Nas realidades sociais não se fazem contas e o preço a pagar depois é muito alto e o endividamento dispara. Trata-se de um problema de gestão, de menor produtividade. As realidades agregadas do SNS e do SS não têm sido tão suficientes como tenta a tutela mostrar. O artº 64 da Constituição reitera que o sistema é universal e tendencialmente gratuito. Enquanto isso, a despesa em saúde dispara. O dinheiro de bolso em saúde pesa cada vez mais. Se há acesso à saúde pública em condições, quem quer pagar do seu bolso? Não há desculpas para isto acontecer. Os números nem sempre são os melhores. Se cada vez mais a despesa privada pesa mais, ou a qualidade da saúde no setor público não é aquilo que os contribuintes esperam ou o tempo não responde com eficiência às doenças. A saúde que é nossa em primeiro! Nunca os seguros pagaram e nunca foram tantos. Algo não bate certo: chama-se desorganização em saúde e gestão dos serviços de saúde. E é preciso comunicar este assunto aos portugueses, aos futuros médicos, aos stakeholders. Contribuir para a literacia em saúde dos portugueses e literacia económica em saúde.

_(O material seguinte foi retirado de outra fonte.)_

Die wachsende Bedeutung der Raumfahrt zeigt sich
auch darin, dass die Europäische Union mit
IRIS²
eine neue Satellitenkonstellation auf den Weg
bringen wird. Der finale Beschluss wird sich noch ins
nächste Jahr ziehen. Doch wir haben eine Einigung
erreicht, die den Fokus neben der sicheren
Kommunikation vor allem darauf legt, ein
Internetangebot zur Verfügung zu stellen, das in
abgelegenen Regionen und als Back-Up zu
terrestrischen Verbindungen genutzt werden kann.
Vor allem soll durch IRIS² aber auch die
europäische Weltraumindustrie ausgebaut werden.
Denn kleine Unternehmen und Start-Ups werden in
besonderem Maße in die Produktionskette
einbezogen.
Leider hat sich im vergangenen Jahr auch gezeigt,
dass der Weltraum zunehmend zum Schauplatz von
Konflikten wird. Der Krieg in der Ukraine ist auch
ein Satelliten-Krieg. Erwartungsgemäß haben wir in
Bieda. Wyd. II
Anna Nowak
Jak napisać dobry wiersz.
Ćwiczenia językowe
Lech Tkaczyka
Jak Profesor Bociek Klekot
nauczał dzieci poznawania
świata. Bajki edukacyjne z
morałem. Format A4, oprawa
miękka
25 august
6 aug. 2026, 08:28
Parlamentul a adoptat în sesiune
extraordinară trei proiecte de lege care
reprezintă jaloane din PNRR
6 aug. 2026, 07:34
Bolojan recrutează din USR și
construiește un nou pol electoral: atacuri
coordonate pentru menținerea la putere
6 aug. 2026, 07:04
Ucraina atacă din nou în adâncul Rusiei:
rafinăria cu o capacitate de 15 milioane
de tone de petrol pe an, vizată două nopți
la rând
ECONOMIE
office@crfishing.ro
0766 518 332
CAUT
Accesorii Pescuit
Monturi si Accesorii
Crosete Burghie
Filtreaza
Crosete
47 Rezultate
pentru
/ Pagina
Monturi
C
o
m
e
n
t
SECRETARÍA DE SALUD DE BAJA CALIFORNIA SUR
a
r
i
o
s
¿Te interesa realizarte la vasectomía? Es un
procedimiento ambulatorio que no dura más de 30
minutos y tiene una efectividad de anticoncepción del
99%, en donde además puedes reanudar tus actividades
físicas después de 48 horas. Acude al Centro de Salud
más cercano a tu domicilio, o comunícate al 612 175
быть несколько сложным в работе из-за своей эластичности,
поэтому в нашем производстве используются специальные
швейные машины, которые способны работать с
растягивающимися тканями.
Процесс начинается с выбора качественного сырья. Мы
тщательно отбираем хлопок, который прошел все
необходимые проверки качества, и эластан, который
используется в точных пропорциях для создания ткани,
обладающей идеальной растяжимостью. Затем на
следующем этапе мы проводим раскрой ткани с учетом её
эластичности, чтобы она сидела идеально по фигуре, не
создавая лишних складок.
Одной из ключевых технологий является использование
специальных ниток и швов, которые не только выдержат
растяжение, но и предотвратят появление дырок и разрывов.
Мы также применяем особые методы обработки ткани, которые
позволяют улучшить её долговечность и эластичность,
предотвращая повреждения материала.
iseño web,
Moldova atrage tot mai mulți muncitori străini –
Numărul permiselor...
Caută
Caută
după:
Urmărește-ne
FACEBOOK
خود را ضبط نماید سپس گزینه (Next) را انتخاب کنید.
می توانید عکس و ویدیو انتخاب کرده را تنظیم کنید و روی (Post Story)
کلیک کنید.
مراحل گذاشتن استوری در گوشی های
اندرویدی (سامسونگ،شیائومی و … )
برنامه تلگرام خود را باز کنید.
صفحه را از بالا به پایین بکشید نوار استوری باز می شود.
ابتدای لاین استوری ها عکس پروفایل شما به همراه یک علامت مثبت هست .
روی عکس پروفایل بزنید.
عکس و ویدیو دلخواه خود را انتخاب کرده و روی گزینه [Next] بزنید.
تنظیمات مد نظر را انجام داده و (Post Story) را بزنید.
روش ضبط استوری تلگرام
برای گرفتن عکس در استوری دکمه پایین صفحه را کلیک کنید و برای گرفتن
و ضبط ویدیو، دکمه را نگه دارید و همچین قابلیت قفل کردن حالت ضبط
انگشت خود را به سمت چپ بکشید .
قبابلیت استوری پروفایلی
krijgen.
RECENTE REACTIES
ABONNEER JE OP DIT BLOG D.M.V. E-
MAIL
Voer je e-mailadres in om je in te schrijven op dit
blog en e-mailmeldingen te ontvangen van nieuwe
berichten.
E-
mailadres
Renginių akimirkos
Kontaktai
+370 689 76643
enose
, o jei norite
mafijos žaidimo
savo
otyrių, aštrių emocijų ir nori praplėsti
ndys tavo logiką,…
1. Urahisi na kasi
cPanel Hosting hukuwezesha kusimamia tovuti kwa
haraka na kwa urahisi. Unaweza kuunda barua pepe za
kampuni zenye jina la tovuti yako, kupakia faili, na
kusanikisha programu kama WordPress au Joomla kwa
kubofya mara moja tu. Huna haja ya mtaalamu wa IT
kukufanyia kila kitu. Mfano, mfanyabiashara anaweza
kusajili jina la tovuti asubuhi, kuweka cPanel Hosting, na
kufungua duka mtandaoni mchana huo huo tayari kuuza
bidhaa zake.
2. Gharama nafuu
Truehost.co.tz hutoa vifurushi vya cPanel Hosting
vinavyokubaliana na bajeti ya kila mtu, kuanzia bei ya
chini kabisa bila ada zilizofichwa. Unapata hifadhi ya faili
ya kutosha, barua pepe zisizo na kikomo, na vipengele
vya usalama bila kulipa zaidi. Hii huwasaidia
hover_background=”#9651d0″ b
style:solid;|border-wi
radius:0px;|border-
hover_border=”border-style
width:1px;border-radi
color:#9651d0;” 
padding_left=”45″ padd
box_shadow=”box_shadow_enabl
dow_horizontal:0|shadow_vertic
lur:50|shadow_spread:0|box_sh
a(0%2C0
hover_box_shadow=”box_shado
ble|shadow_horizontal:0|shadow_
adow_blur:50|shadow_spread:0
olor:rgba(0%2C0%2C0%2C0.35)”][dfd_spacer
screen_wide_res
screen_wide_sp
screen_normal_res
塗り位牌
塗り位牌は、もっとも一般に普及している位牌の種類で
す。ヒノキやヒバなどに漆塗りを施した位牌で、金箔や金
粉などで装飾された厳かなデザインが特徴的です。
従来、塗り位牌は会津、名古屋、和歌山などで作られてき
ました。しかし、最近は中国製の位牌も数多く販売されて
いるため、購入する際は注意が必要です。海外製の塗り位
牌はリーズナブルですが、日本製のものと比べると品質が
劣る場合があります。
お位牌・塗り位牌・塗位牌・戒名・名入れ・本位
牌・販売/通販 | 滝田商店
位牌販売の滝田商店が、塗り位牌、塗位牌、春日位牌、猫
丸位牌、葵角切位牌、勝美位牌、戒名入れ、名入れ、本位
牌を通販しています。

Realiza-se assim o Fórum Saúde.com com a disciplina de medicina baseada na evidência e literacia em saúde (MBEeLS) na faculdade de medicina de lisboa, que se divide em duas partes. A MBE, o conjunto da informação disponível para os diferentes intervenientes na saúde, dos profissionais de saúde à população e dos decisores políticos às políticas de saúde. Este conjunto de informação compreende, entre outras, as áreas do diagnóstico, prognóstico e terapêutica. É assim relevante desenvolver competências sobre onde encontrar, avaliar criticamente e interpretar as diferentes fontes de informação que a constituem. Estas competências são fundamentais para comunicar evidência científica aos diferentes públicos-alvo, pessoas, contribuintes pagadores, para que as virtudes e as limitações da mesma sejam corretamente compreendidas, contribuindo assim para o processo de decisão; e LS conhecer as principais fontes de informação sobre as doenças e terapêutica, criando um maior conhecimento em saúde pelas pessoas, capacitando, influenciando e apoiando as decisões das pessoas em saúde e no desenvolvimento de competências na interpretação de planos de informação, comunicação e de projetos em saúde que promovam a literacia em saúde e para a saúde. Objetivo: visando ganhos na saúde das pessoas, individuais e coletivos e promoção de estilos de vida saudável. Na prática, fazer diferente: empoderar os nossos públicos. Quem decide são as pessoas, doentes ou não.

A MBELS, com o Fórum saúde.com visou capacitar os alunos de medicina da FMUL, este ano coorganizado com o 9º Beyond Med, com dois nomes incontornáveis: Pedro Pita Barros e Pedro Passos Coelho e moderação de José Manuel Fernandes. Um alento ver o grande auditório repleto de alunos, cheio. Participativos e interessados com o que está a acontecer no sistema e terá impacto no futuro do sistema em Portugal.

A lição foi fechada aos meios de comunicação. Estaremos a viver um novo PPREC – Processo Público de Reprivatização em Curso no SNS, levado a cabo pela esquerda? À semelhança do PREC, também conduzido pela esquerda – que se traduziu na nacionalização que desestruturou quase tudo em Portugal? Ficou a ideia, para ser interpretada pelos alunos. O futuro da saúde, afinal, depende destes jovens médicos. Literacia, claro!